Dirk Englund, assistant professor of electrical engineering and applied physics at Columbia University, has seen this first-hand at the Defense Research Project Agency. He said that unlike Europe, “the United States is very good at keeping you thinking about milestones.” While this can create a more competitive and stressful research environment, he said it also enhances the energy and focus of the work. Englund is a leading researcher in the emerging fields of chip-based quantum optics and nanophotonics. His research addresses problems in communication, computation, sensing and efficient information technology.
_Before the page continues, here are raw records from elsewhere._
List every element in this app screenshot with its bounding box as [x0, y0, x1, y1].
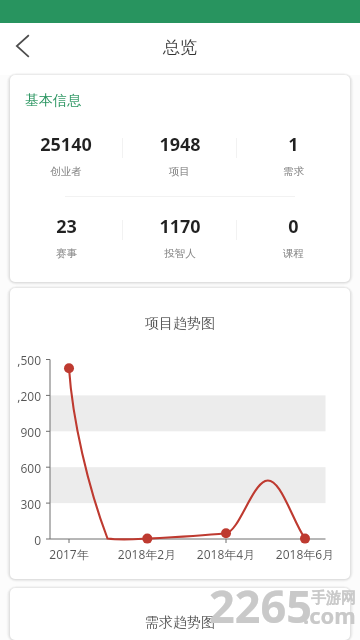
staticText: 项目	[169, 165, 190, 178]
staticText: ,200	[10, 388, 41, 404]
staticText: 2018年2月	[112, 546, 182, 562]
button[interactable]: 25140	[10, 132, 122, 178]
staticText: 手游网	[311, 589, 356, 608]
staticText: 2265	[209, 575, 312, 636]
button[interactable]: 0	[237, 214, 350, 260]
staticText: 需求趋势图	[145, 614, 215, 632]
button[interactable]: 23	[10, 214, 122, 260]
staticText: 300	[10, 496, 41, 512]
staticText: 23	[56, 214, 77, 239]
staticText: 1	[288, 132, 299, 157]
staticText: 0	[10, 532, 41, 548]
staticText: 900	[10, 424, 41, 440]
button[interactable]: 1	[237, 132, 350, 178]
staticText: 2017年	[34, 546, 104, 562]
staticText: 2018年6月	[270, 546, 340, 562]
staticText: .com	[303, 600, 356, 630]
button[interactable]: 1170	[123, 214, 236, 260]
staticText: 赛事	[56, 247, 77, 260]
staticText: 基本信息	[25, 92, 81, 110]
staticText: 创业者	[50, 165, 82, 178]
staticText: 1948	[159, 132, 201, 157]
staticText: 课程	[283, 247, 304, 260]
staticText: 2018年4月	[191, 546, 261, 562]
staticText: 总览	[163, 37, 197, 58]
staticText: 需求	[283, 165, 304, 178]
button[interactable]: Back	[0, 27, 44, 71]
staticText: 600	[10, 460, 41, 476]
staticText: 投智人	[164, 247, 196, 260]
staticText: ,500	[10, 352, 41, 368]
staticText: 项目趋势图	[145, 315, 215, 333]
staticText: 25140	[40, 132, 92, 157]
staticText: 0	[288, 214, 299, 239]
staticText: 1170	[159, 214, 201, 239]
button[interactable]: 1948	[123, 132, 236, 178]
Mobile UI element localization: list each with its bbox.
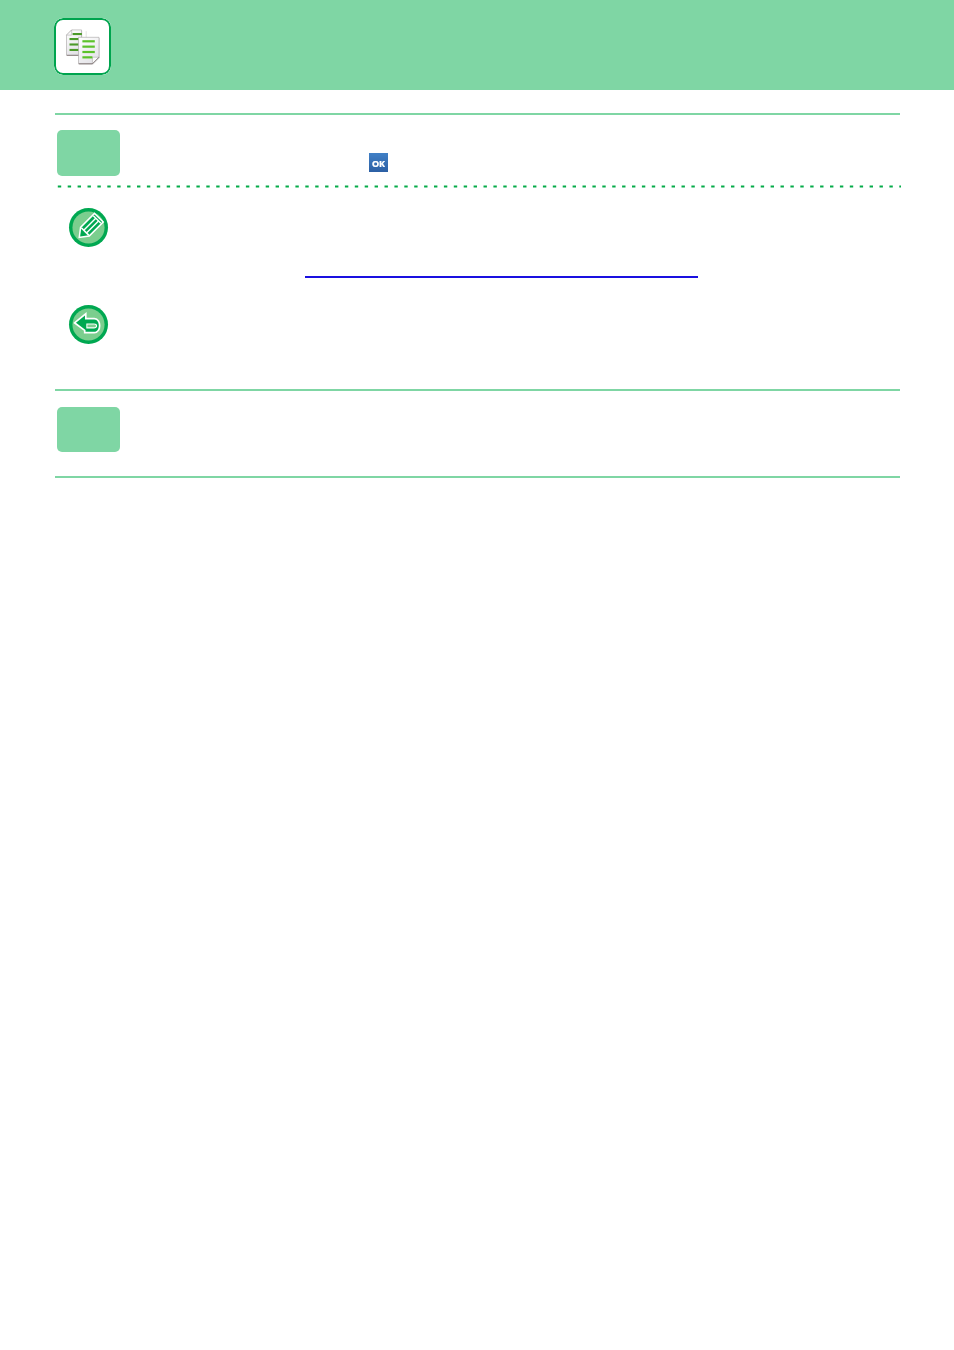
staticText: OK (372, 157, 386, 169)
button[interactable]: Note (69, 208, 108, 247)
button[interactable]: OK (369, 153, 388, 172)
button[interactable]: Copy (54, 18, 111, 75)
button[interactable]: Cancel (69, 305, 108, 344)
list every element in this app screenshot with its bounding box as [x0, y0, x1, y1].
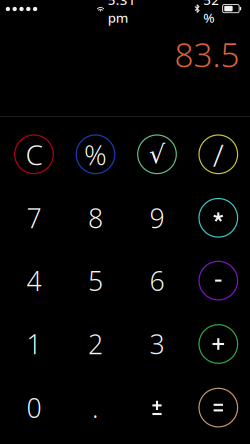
staticText: 4: [26, 263, 42, 298]
button[interactable]: 5: [65, 249, 126, 312]
button[interactable]: 3: [126, 312, 188, 376]
button[interactable]: Square root: [126, 123, 188, 186]
staticText: 6: [150, 263, 164, 298]
staticText: √: [149, 140, 165, 169]
button[interactable]: Subtract: [188, 249, 249, 312]
staticText: 3: [150, 326, 164, 362]
staticText: 0: [26, 390, 42, 425]
staticText: 9: [150, 200, 164, 236]
button[interactable]: 8: [65, 186, 126, 250]
staticText: C: [26, 136, 42, 173]
staticText: 8: [88, 200, 103, 236]
button[interactable]: 4: [3, 249, 65, 312]
button[interactable]: Multiply: [188, 186, 249, 250]
staticText: 83.5: [174, 32, 239, 76]
button[interactable]: Clear: [3, 123, 65, 186]
button[interactable]: Plus minus: [126, 376, 188, 439]
button[interactable]: .: [65, 376, 126, 439]
button[interactable]: 9: [126, 186, 188, 250]
button[interactable]: Add: [188, 312, 249, 376]
button[interactable]: Percent: [65, 123, 126, 186]
button[interactable]: 7: [3, 186, 65, 250]
staticText: 5:31 pm: [108, 0, 136, 26]
staticText: 7: [26, 200, 42, 236]
staticText: .: [92, 390, 99, 425]
button[interactable]: 1: [3, 312, 65, 376]
button[interactable]: Equals: [188, 376, 249, 439]
staticText: /: [213, 133, 224, 176]
button[interactable]: 2: [65, 312, 126, 376]
button[interactable]: 0: [3, 376, 65, 439]
staticText: 1: [26, 326, 42, 362]
button[interactable]: 6: [126, 249, 188, 312]
button[interactable]: Divide: [188, 123, 249, 186]
staticText: %: [84, 136, 107, 173]
staticText: 52%: [203, 0, 219, 26]
staticText: 5: [88, 263, 103, 298]
staticText: 2: [88, 326, 103, 362]
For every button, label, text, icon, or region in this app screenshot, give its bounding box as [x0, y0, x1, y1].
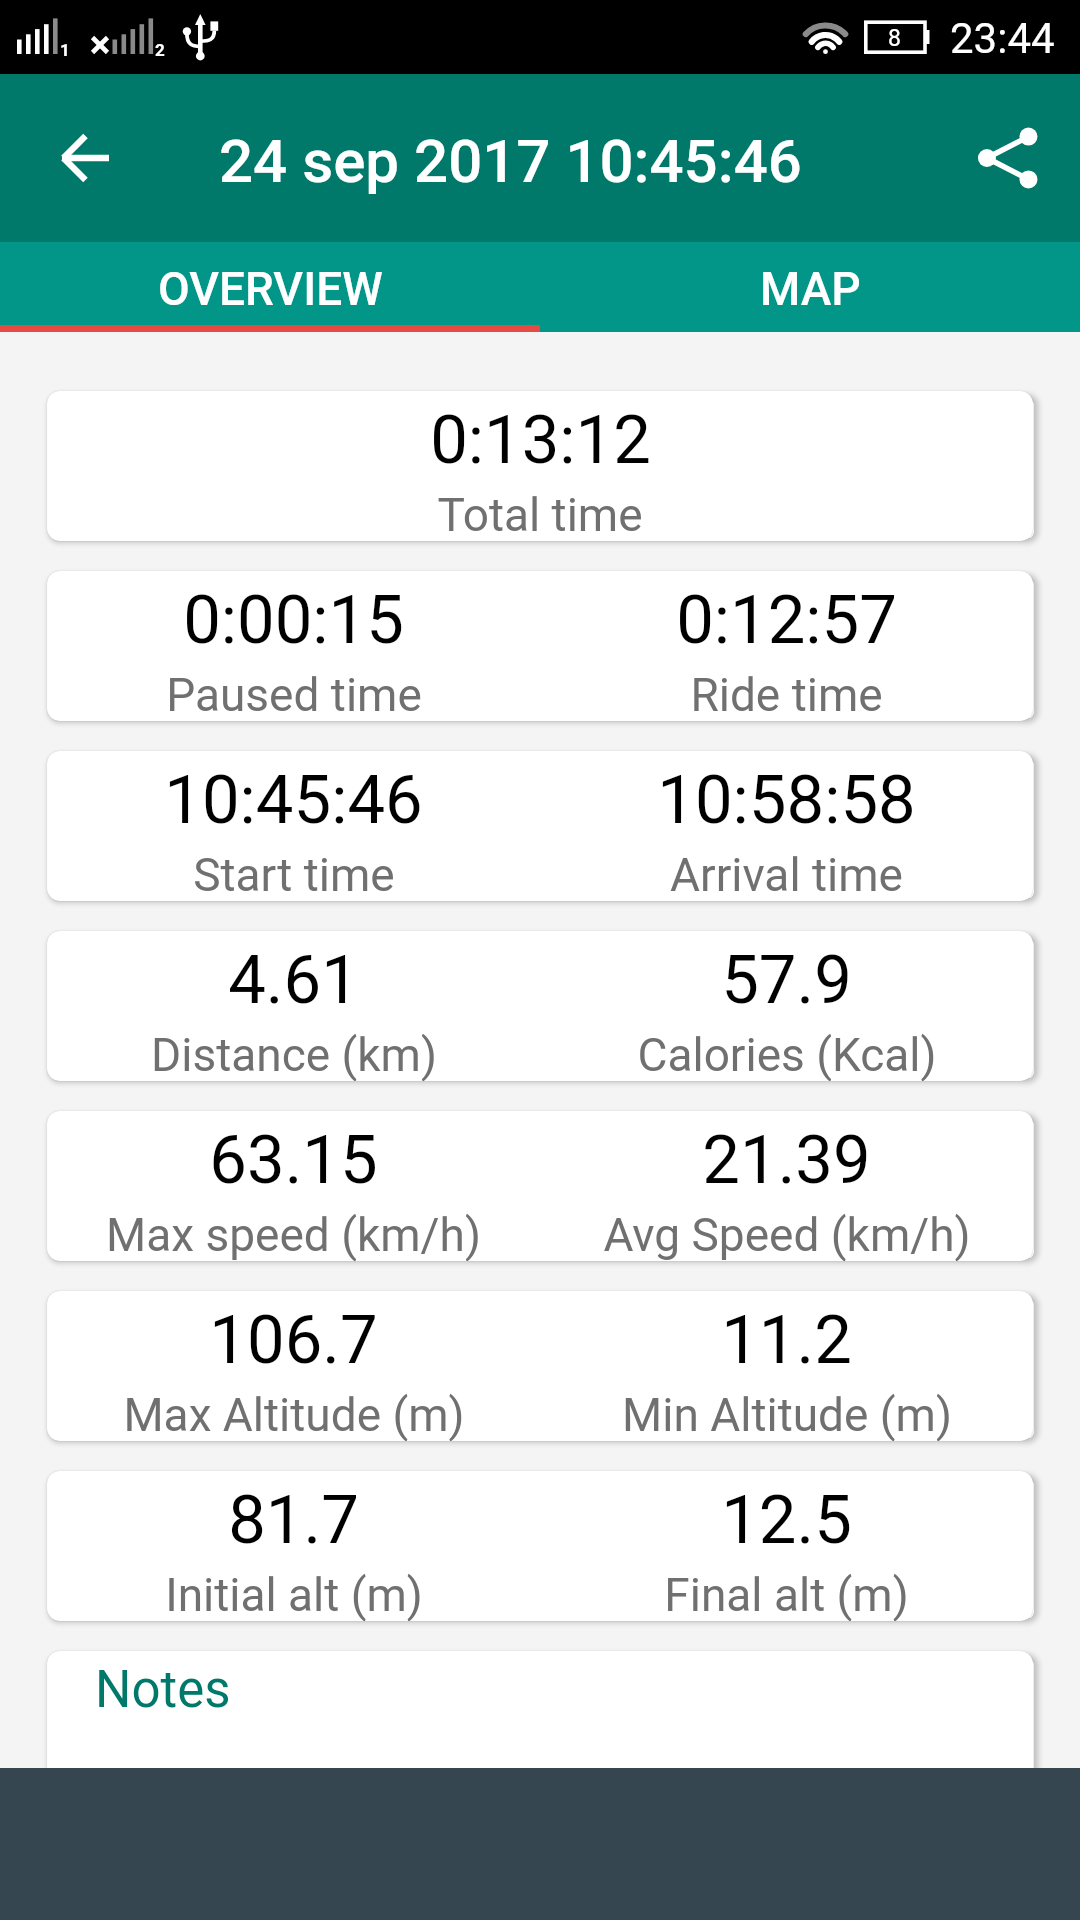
staticText: Final alt (m) [664, 1568, 909, 1621]
staticText: 0:00:15 [183, 581, 404, 660]
button[interactable]: Back [37, 110, 133, 206]
staticText: 57.9 [721, 941, 852, 1020]
staticText: Initial alt (m) [165, 1568, 423, 1621]
staticText: Total time [437, 488, 643, 541]
staticText: 81.7 [228, 1481, 359, 1560]
staticText: 10:45:46 [164, 761, 423, 840]
button[interactable]: 10:45:46 [47, 751, 1033, 901]
staticText: 63.15 [209, 1121, 378, 1200]
staticText: 8 [888, 25, 901, 52]
staticText: Min Altitude (m) [622, 1388, 952, 1441]
staticText: 23:44 [950, 14, 1055, 63]
button[interactable]: 106.7 [47, 1291, 1033, 1441]
staticText: Distance (km) [151, 1028, 437, 1081]
staticText: Arrival time [670, 848, 903, 901]
staticText: 4.61 [228, 941, 359, 1020]
staticText: Notes [95, 1660, 231, 1720]
staticText: 24 sep 2017 10:45:46 [219, 126, 802, 196]
staticText: Paused time [166, 668, 422, 721]
staticText: Start time [193, 848, 395, 901]
staticText: 0:12:57 [676, 581, 897, 660]
button[interactable]: Notes [47, 1651, 1033, 1881]
staticText: Max Altitude (m) [123, 1388, 465, 1441]
staticText: 0:13:12 [430, 401, 651, 480]
staticText: 1 [60, 40, 70, 60]
button[interactable]: 63.15 [47, 1111, 1033, 1261]
staticText: 2 [155, 40, 165, 60]
staticText: MAP [760, 262, 861, 316]
staticText: 106.7 [209, 1301, 378, 1380]
staticText: Calories (Kcal) [637, 1028, 937, 1081]
staticText: 11.2 [721, 1301, 852, 1380]
staticText: Avg Speed (km/h) [603, 1208, 971, 1261]
staticText: 10:58:58 [657, 761, 916, 840]
button[interactable]: 4.61 [47, 931, 1033, 1081]
staticText: OVERVIEW [158, 262, 383, 316]
button[interactable]: OVERVIEW [0, 242, 540, 332]
button[interactable]: 0:00:15 [47, 571, 1033, 721]
button[interactable]: 0:13:12 [47, 391, 1033, 541]
staticText: Ride time [690, 668, 883, 721]
staticText: Max speed (km/h) [106, 1208, 481, 1261]
staticText: 21.39 [702, 1121, 871, 1200]
button[interactable]: MAP [540, 242, 1080, 332]
button[interactable]: Share [960, 110, 1056, 206]
button[interactable]: 81.7 [47, 1471, 1033, 1621]
staticText: 12.5 [721, 1481, 852, 1560]
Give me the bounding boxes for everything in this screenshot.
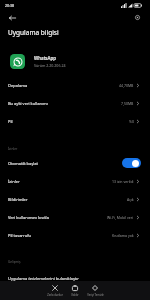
staticText: Gelişmiş bbox=[8, 260, 21, 264]
staticText: 20:38 bbox=[5, 3, 14, 8]
button[interactable]: Pil tasarrufu bbox=[0, 226, 150, 244]
button[interactable]: Bildirimler bbox=[0, 190, 150, 208]
staticText: Veriyi Temizle bbox=[87, 293, 104, 297]
button[interactable]: Help bbox=[133, 13, 142, 22]
button[interactable]: Pil bbox=[0, 112, 150, 130]
staticText: Veri kullanımını kısıtla bbox=[8, 215, 49, 220]
staticText: %0 bbox=[129, 119, 134, 124]
staticText: Otomatik başlat bbox=[8, 161, 38, 166]
staticText: Wi-Fi, Mobil veri bbox=[107, 215, 134, 220]
button[interactable]: Otomatik başlat bbox=[0, 154, 150, 172]
button[interactable]: Veri kullanımını kısıtla bbox=[0, 208, 150, 226]
staticText: İzinler bbox=[8, 179, 20, 184]
staticText: 44,70MB bbox=[119, 83, 134, 88]
staticText: 7,50MB bbox=[121, 101, 134, 106]
staticText: Sürüm 2.20.206.24 bbox=[34, 63, 66, 68]
staticText: Uygulama bilgisi bbox=[8, 28, 59, 37]
button[interactable]: Bu ayki veri kullanımı bbox=[0, 94, 150, 112]
button[interactable]: Kaldır bbox=[65, 285, 85, 297]
button[interactable]: Veriyi Temizle bbox=[85, 285, 105, 297]
staticText: Bildirimler bbox=[8, 197, 28, 202]
staticText: 13 izin verildi bbox=[112, 179, 134, 184]
staticText: Depolama bbox=[8, 83, 28, 88]
staticText: İzinler bbox=[8, 147, 18, 151]
staticText: WhatsApp bbox=[34, 55, 57, 61]
staticText: Bu ayki veri kullanımı bbox=[8, 101, 48, 106]
staticText: Kısıtlama yok bbox=[112, 233, 134, 238]
staticText: Kaldır bbox=[71, 293, 79, 297]
staticText: Uygulama önizlemelerini bulanıklaştır bbox=[8, 276, 79, 281]
button[interactable]: Depolama bbox=[0, 76, 150, 94]
button[interactable]: Back bbox=[7, 13, 17, 23]
staticText: Pil tasarrufu bbox=[8, 233, 31, 238]
button[interactable]: Zorla durdur bbox=[45, 285, 65, 297]
button[interactable]: İzinler bbox=[0, 172, 150, 190]
staticText: Pil bbox=[8, 119, 13, 124]
staticText: Açık bbox=[127, 197, 134, 202]
button[interactable]: Uygulama önizlemelerini bulanıklaştır bbox=[0, 269, 150, 287]
staticText: Zorla durdur bbox=[47, 293, 63, 297]
button[interactable]: WhatsApp bbox=[0, 53, 150, 70]
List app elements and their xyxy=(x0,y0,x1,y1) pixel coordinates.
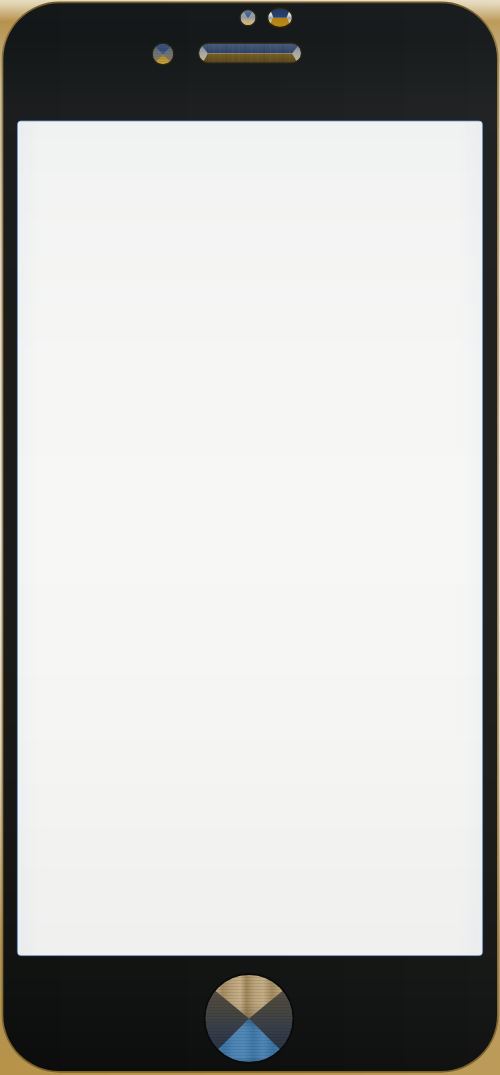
button[interactable]: Smartphone device mockup xyxy=(0,0,500,1075)
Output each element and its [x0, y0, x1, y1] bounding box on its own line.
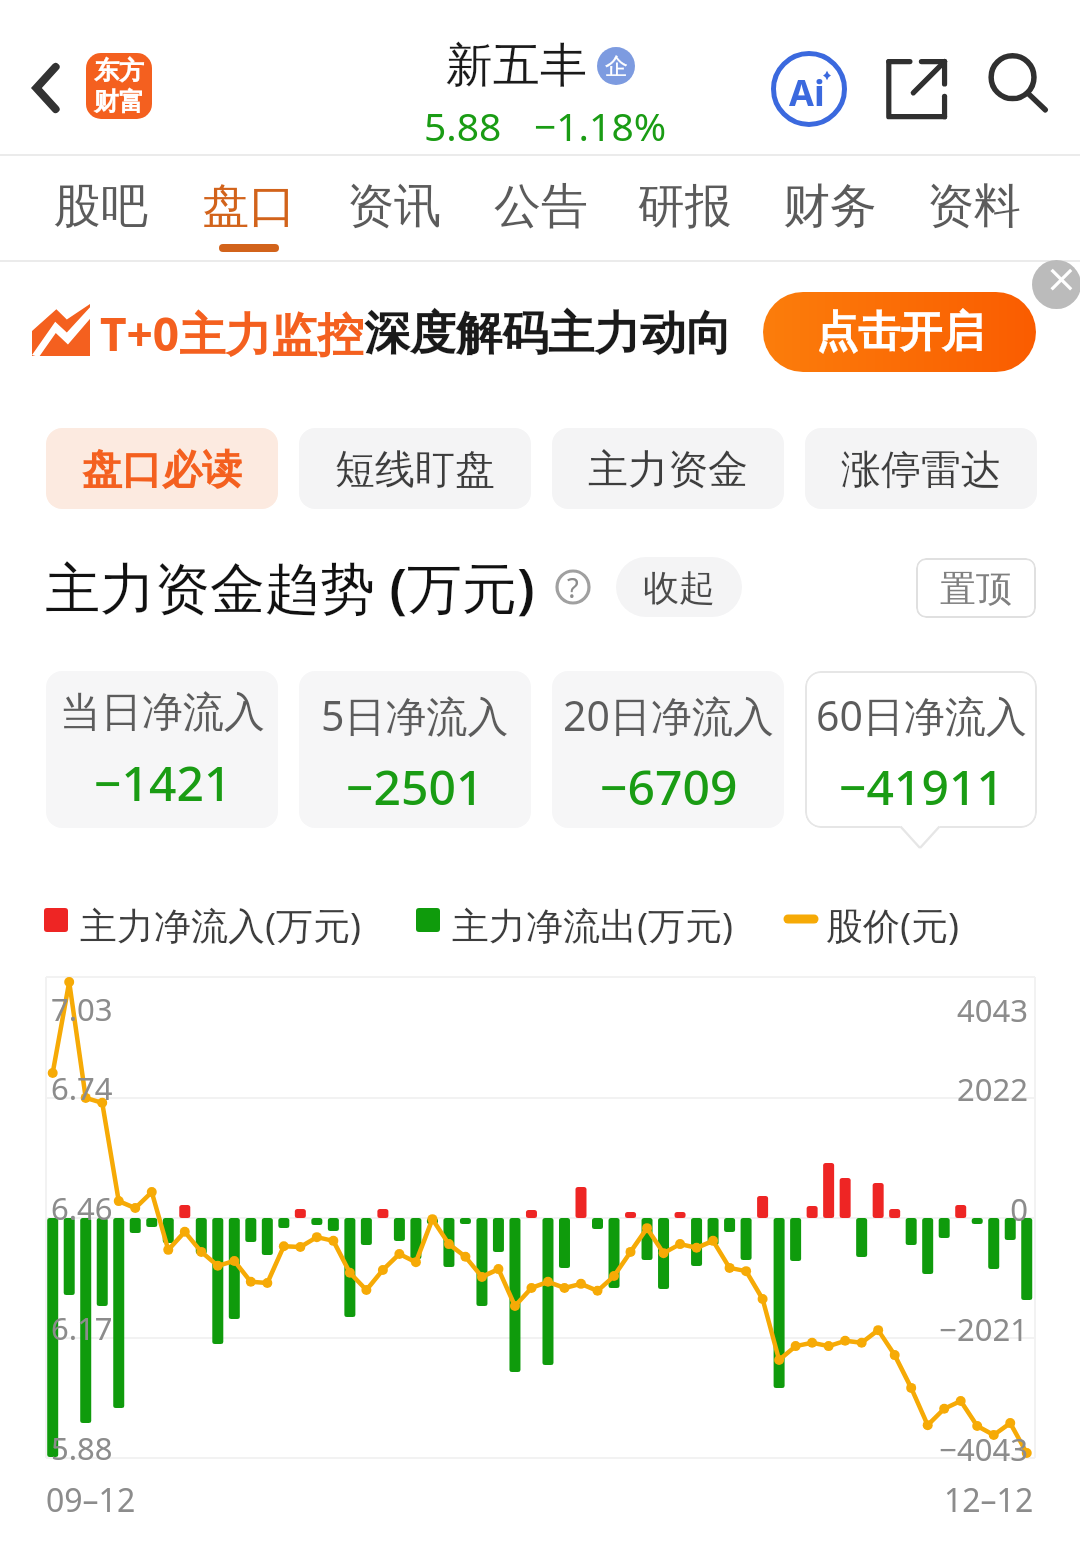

Still, Mujica-Parodi cautioned that private money often has strings attached and public funding is essential for a lot of research.
“It might be tempting in this era of stringent budgets for industry to pick up more of the tab but there is a price to be paid. Private funding introduces a conflict of interest,” she said, adding that a country that cuts it public R&D today cannot be at the leading edge in the global economy of the future.
Chip-based quantum optics, liquid crystal “polarization gratings,” high definition imaging of the human brain and superconducting detectors aren’t the topics of chit chat at Washington fundraisers but the economic health of the country is. In discussions on how to chart the nation’s economic future, Washington needs to follow the advice of the country’s most talented scientific innovators.